Finalmente la madre decide trasladarse con sus hijos a otra localidad, Cicero, para ofrecer un lugar libre de ambientes hostiles que pudieran seguir empeorando la salud de sus hijos y la suya propia. Y allí Ryan acude a un nuevo colegio, donde profesores y alumnos le reciben con respeto y cariño. Y mientras se escucha la canción “I´m Still Standing” (“Sigo en pie”) de Elton John se muestra un fotograma de Andrea, Ryan y Jeanne, primero como los protagonistas del filme y luego se superpone con los tres protagonistas de esta historia en la vida real.

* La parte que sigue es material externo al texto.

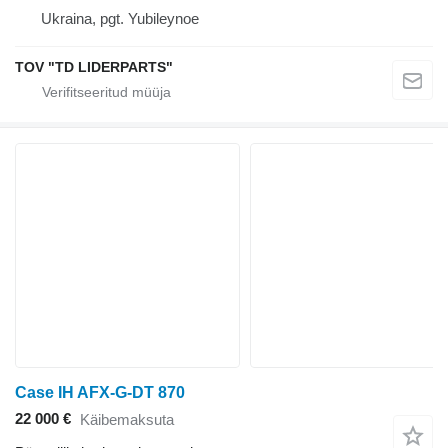
Ukraina, pgt. Yubileynoe
TOV "TD LIDERPARTS"
Case IH AFX-G-DT 870
22 000 €
Käibemaksuta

Ryan White murió en abril de 1990, cuando tenía 18 años, pocos meses después del estreno de esta película. Un estreno a finales de la década de los 80, cuando la pandemia del sida llevaba unos años convirtiéndose en un problema sanitario global contra el cual no existían tratamientos médicos eficaces, y dejando una ola de prejuicios y falsas creencias que llevó al rechazo social, la discriminación, la marginación y en muchos casos la criminalización de las personas infectadas por el VIH, causante de la enfermedad. Recordamos que a esta enfermedad se le llegó a denominar en aquellos inicios como "enfermedad de las cuatro H", en donde se identificaron cuatro grupos de riesgo: homosexuales, hemofílicos, adictos a drogas intravenosas (heroína en particular) y haitianos. El estigma no tardó en cuajar, especialmente frente a homosexuales y heroinómanos. Los prejuicios podían más que la información y las “fake news” corrían como por un reguero de pólvora. Los pacientes eran convertidos en parias: perdían sus trabajos, la escolaridad, las relaciones sociales y, a veces, hasta sus familias. Incluso había médicos y enfermeras que se negaban a atenderlos. Se llegó a hablar de un castigo de Dios.
En ese contexto, hubo historias personales que ayudaron a cambiar esos puntos de vista y poner al sida en su real dimensión: los casos del actor Rod Hudson o del deportista Magic Johnson son bien conocidas. Otras lo son menos en la distancia, y el cine nos los recuerda, como fue la historia de Ryan White, quien se convirtió en un símbolo nacional en la lucha contra el estigma y la discriminación del VIH/SIDA. Tanto es así que cuando murió, el ex presidente de Estados Unidos, Ronald Reagan, lo despidió así: “Debemos a Ryan haber eliminado el miedo y la ignorancia que le había perseguido desde su casa al colegio. Debemos a Ryan haber abierto nuestros corazones y nuestras mentes a las personas con sida. Debemos a Ryan el ser compasivos, comprensivos y tolerantes con las personas con sida, sus familias y amigos. Es la enfermedad lo que da miedo, no las personas que la tienen”. Y en su homenaje, un año después, el Congreso estadounidense promulgó la ley Ryan White Comprehensive AIDS Resources Emergency (RWCARE), un programa federal que proporcionó ayuda financiera de emergencia a las comunidades afectadas por la epidemia del sida, que dotó de fondos a programas para mejorar la disponibilidad de asistencia a personas con bajos recursos, sin cobertura sanitaria o con una cobertura sanitaria deficiente al enfermo, incluyendo a sus familias.
Su repercusión continuó. Elton John se interesó por Ryan, se hicieron amigos y ayudó a su familia en la adquisición de su nueva casa en Cicero; puso música al final de esta película con la canción referida y poco después creó la fundación Elton John contra el SIDA. Asimismo, Michael Jackson le dedicó una canción de su disco “Dangerous”, titulada “Gone too soon”.
Por ello, valores cinematográficos aparte, cabe prescribir Juicio a un menor como un juicio al estigma frente al sida (y, por extensión, ante cualquier enfermedad infecciosa) y también para que las generaciones más jóvenes de sanitarios conozcan aquella realidad inicial del sida, que nada tiene que ver con la que actualmente conocemos.